| Exercise requirements |
With every line kept intact, print the entries that appear below.

| Records supplied |
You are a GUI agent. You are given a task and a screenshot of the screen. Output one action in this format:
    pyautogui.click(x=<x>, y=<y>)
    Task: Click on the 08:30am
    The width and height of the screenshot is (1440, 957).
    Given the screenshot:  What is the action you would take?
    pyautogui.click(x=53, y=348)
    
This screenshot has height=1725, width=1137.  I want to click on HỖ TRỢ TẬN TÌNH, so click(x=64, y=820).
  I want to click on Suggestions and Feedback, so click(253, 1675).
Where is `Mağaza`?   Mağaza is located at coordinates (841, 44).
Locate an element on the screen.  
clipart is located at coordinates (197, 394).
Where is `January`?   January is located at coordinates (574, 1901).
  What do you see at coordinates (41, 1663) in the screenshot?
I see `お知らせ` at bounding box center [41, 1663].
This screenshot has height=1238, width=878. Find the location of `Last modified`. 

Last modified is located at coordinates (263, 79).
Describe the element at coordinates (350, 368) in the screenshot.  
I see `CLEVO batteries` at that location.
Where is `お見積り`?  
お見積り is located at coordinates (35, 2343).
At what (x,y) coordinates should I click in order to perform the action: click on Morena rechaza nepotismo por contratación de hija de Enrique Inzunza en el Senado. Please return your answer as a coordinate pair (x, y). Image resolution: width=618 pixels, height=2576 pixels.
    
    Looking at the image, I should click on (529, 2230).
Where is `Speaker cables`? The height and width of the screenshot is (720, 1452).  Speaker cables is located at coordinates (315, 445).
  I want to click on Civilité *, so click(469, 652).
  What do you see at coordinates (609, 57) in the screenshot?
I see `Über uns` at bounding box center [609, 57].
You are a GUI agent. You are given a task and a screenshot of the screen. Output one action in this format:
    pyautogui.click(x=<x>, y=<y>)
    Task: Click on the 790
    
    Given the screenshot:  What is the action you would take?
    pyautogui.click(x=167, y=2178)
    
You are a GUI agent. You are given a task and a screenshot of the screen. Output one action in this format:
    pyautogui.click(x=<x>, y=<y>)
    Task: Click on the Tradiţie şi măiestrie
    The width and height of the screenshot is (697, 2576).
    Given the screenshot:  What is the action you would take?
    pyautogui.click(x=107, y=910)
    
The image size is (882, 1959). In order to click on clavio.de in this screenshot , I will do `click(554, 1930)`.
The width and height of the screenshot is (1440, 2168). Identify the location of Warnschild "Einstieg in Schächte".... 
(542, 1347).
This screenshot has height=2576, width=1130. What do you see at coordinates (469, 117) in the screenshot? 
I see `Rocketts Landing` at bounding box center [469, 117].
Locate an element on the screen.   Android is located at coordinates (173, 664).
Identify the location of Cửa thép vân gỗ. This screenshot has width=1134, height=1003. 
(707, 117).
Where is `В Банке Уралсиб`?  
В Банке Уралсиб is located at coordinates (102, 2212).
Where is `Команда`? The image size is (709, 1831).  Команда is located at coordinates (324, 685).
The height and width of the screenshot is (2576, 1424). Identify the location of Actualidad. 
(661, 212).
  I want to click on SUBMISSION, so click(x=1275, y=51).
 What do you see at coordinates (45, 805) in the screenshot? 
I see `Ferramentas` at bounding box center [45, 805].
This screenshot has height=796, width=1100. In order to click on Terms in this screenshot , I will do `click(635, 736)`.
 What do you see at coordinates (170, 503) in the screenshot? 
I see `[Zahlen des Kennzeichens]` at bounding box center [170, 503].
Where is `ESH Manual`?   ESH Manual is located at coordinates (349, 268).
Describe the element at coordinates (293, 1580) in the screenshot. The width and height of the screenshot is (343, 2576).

| Your solution |
You are a GUI agent. You are given a task and a screenshot of the screen. Output one action in this format:
    pyautogui.click(x=<x>, y=<y>)
    Task: Click on the 08:30am
    The width and height of the screenshot is (1440, 957).
    Given the screenshot:  What is the action you would take?
    pyautogui.click(x=53, y=348)
    
This screenshot has height=1725, width=1137.  I want to click on HỖ TRỢ TẬN TÌNH, so click(x=64, y=820).
  I want to click on Suggestions and Feedback, so click(253, 1675).
Where is `Mağaza`?   Mağaza is located at coordinates (841, 44).
Locate an element on the screen.  
clipart is located at coordinates (197, 394).
Where is `January`?   January is located at coordinates (574, 1901).
  What do you see at coordinates (41, 1663) in the screenshot?
I see `お知らせ` at bounding box center [41, 1663].
This screenshot has height=1238, width=878. Find the location of `Last modified`. 

Last modified is located at coordinates (263, 79).
Describe the element at coordinates (350, 368) in the screenshot.  
I see `CLEVO batteries` at that location.
Where is `お見積り`?  
お見積り is located at coordinates (35, 2343).
At what (x,y) coordinates should I click in order to perform the action: click on Morena rechaza nepotismo por contratación de hija de Enrique Inzunza en el Senado. Please return your answer as a coordinate pair (x, y). Image resolution: width=618 pixels, height=2576 pixels.
    
    Looking at the image, I should click on (529, 2230).
Where is `Speaker cables`? The height and width of the screenshot is (720, 1452).  Speaker cables is located at coordinates (315, 445).
  I want to click on Civilité *, so click(469, 652).
  What do you see at coordinates (609, 57) in the screenshot?
I see `Über uns` at bounding box center [609, 57].
You are a GUI agent. You are given a task and a screenshot of the screen. Output one action in this format:
    pyautogui.click(x=<x>, y=<y>)
    Task: Click on the 790
    
    Given the screenshot:  What is the action you would take?
    pyautogui.click(x=167, y=2178)
    
You are a GUI agent. You are given a task and a screenshot of the screen. Output one action in this format:
    pyautogui.click(x=<x>, y=<y>)
    Task: Click on the Tradiţie şi măiestrie
    The width and height of the screenshot is (697, 2576).
    Given the screenshot:  What is the action you would take?
    pyautogui.click(x=107, y=910)
    
The image size is (882, 1959). In order to click on clavio.de in this screenshot , I will do `click(554, 1930)`.
The width and height of the screenshot is (1440, 2168). Identify the location of Warnschild "Einstieg in Schächte".... 
(542, 1347).
This screenshot has height=2576, width=1130. What do you see at coordinates (469, 117) in the screenshot? 
I see `Rocketts Landing` at bounding box center [469, 117].
Locate an element on the screen.   Android is located at coordinates (173, 664).
Identify the location of Cửa thép vân gỗ. This screenshot has width=1134, height=1003. 
(707, 117).
Where is `В Банке Уралсиб`?  
В Банке Уралсиб is located at coordinates (102, 2212).
Where is `Команда`? The image size is (709, 1831).  Команда is located at coordinates (324, 685).
The height and width of the screenshot is (2576, 1424). Identify the location of Actualidad. 
(661, 212).
  I want to click on SUBMISSION, so click(x=1275, y=51).
 What do you see at coordinates (45, 805) in the screenshot? 
I see `Ferramentas` at bounding box center [45, 805].
This screenshot has height=796, width=1100. In order to click on Terms in this screenshot , I will do `click(635, 736)`.
 What do you see at coordinates (170, 503) in the screenshot? 
I see `[Zahlen des Kennzeichens]` at bounding box center [170, 503].
Where is `ESH Manual`?   ESH Manual is located at coordinates (349, 268).
Describe the element at coordinates (293, 1580) in the screenshot. The width and height of the screenshot is (343, 2576).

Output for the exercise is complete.